Sorbonne Université, CNRS, Institut de Biologie Paris Seine, Biologie Computationnelle et Quantitative LCQB, F-75005, Paris, France.
Laboratoire de Physique de l'Ecole Normale Supérieure, ENS, Université PSL, CNRS, Sorbonne Université, Université de Paris, F-75005, Paris, France.
Nat Commun. 2021 Oct 4;12(1):5800. doi: 10.1038/s41467-021-25756-4.
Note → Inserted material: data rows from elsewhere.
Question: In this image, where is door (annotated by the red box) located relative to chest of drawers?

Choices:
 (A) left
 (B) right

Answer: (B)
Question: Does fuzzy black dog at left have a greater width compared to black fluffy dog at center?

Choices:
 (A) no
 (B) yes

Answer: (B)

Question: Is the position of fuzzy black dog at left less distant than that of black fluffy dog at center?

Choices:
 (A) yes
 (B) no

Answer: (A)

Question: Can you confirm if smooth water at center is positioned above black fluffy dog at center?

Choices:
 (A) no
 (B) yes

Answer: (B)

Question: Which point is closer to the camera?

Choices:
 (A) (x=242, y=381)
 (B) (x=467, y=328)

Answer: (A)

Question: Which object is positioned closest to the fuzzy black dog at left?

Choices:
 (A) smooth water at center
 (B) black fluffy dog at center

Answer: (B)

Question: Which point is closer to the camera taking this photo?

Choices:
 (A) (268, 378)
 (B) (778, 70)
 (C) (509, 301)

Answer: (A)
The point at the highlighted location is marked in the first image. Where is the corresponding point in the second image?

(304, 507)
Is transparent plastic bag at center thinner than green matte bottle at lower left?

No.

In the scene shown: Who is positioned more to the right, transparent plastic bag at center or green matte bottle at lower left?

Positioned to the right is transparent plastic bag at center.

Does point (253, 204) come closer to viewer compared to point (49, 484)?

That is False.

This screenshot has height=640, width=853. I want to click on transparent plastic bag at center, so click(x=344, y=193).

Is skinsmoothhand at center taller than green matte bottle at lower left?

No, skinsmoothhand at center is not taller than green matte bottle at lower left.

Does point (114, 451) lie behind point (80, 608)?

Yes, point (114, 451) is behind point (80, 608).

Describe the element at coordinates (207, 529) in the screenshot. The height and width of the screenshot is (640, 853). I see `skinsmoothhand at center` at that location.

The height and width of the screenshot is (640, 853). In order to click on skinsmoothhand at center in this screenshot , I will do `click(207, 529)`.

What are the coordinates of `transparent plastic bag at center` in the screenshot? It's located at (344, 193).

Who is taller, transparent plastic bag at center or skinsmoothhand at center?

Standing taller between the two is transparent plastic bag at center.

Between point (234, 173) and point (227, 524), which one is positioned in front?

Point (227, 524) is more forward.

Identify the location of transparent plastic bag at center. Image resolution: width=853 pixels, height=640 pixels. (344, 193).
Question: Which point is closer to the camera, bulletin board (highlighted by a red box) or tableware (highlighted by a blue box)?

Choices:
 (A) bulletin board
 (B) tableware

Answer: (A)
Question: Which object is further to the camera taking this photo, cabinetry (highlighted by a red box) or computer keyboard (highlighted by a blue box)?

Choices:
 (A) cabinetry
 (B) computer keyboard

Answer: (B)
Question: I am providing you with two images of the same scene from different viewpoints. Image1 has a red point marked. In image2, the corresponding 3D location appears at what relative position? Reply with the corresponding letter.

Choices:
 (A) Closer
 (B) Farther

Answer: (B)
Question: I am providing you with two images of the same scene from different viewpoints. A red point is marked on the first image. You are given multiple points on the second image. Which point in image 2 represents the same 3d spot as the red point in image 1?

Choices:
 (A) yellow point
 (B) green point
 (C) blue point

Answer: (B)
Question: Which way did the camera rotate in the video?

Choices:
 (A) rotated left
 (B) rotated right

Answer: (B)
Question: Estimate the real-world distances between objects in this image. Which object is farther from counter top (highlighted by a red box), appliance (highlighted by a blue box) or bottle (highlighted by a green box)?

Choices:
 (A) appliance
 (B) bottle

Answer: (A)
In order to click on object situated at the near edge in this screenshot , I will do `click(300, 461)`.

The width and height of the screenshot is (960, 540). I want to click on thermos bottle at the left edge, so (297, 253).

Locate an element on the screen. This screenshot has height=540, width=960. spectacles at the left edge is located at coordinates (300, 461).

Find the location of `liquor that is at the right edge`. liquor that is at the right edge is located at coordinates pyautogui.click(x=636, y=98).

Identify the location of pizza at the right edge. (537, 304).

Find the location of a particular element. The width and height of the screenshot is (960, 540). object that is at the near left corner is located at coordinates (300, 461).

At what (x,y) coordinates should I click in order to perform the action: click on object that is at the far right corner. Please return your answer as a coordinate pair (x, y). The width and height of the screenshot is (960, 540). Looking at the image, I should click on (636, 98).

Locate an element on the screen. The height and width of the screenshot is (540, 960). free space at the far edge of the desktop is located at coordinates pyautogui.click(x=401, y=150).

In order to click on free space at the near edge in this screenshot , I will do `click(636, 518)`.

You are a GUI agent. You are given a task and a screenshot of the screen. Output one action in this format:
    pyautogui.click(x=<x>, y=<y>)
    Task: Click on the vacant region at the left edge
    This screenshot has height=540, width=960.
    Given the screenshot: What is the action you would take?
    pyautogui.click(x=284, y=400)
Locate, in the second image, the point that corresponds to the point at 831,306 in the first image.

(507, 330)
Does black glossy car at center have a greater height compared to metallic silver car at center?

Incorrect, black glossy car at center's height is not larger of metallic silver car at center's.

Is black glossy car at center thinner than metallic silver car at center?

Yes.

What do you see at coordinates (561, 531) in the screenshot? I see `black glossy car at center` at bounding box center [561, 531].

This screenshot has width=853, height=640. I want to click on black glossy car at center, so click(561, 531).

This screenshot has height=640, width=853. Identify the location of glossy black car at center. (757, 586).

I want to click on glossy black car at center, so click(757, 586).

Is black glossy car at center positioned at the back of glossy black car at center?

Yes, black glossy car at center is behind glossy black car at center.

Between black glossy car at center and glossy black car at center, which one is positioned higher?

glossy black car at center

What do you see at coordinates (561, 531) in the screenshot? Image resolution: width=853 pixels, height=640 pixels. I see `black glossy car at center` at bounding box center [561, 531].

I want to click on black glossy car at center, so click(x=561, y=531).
Generative models emerge as promising candidates for novel sequence-data driven approaches to protein design, and for the extraction of structural and functional information about proteins deeply hidden in rapidly growing sequence databases. Here we propose simple autoregressive models as highly accurate but computationally efficient generative sequence models. We show that they perform similarly to existing approaches based on Boltzmann machines or deep generative models, but at a substantially lower computational cost (by a factor between 10 and 10). Furthermore, the simple structure of our models has distinctive mathematical advantages, which translate into an improved applicability in sequence generation and evaluation. Within these models, we can easily estimate both the probability of a given sequence, and, using the model's entropy, the size of the functional sequence space related to a specific protein family. In the example of response regulators, we find a huge number of ca. 10 possible sequences, which nevertheless constitute only the astronomically small fraction 10 of all amino-acid sequences of the same length. These findings illustrate the potential and the difficulty in exploring sequence space via generative sequence models.
生成模型是一种很有前途的候选方法,可用于蛋白质设计中的新型序列数据驱动方法,也可用于从快速增长的序列数据库中提取蛋白质的结构和功能信息。在这里,我们提出了简单的自回归模型,作为高度准确但计算效率高的生成序列模型。我们表明,它们与基于玻尔兹曼机或深度生成模型的现有方法表现相似,但计算成本要低得多(低 10 到 10 倍)。此外,我们模型的简单结构具有独特的数学优势,这转化为在序列生成和评估中的更好适用性。在这些模型中,我们可以轻松估计给定序列的概率,并且可以使用模型的熵来评估与特定蛋白质家族相关的功能序列空间的大小。在响应调节剂的示例中,我们发现了大量大约 10 种可能的序列,但它们仅占相同长度的所有氨基酸序列的天文数字小部分 10。这些发现说明了通过生成序列模型探索序列空间的潜力和困难。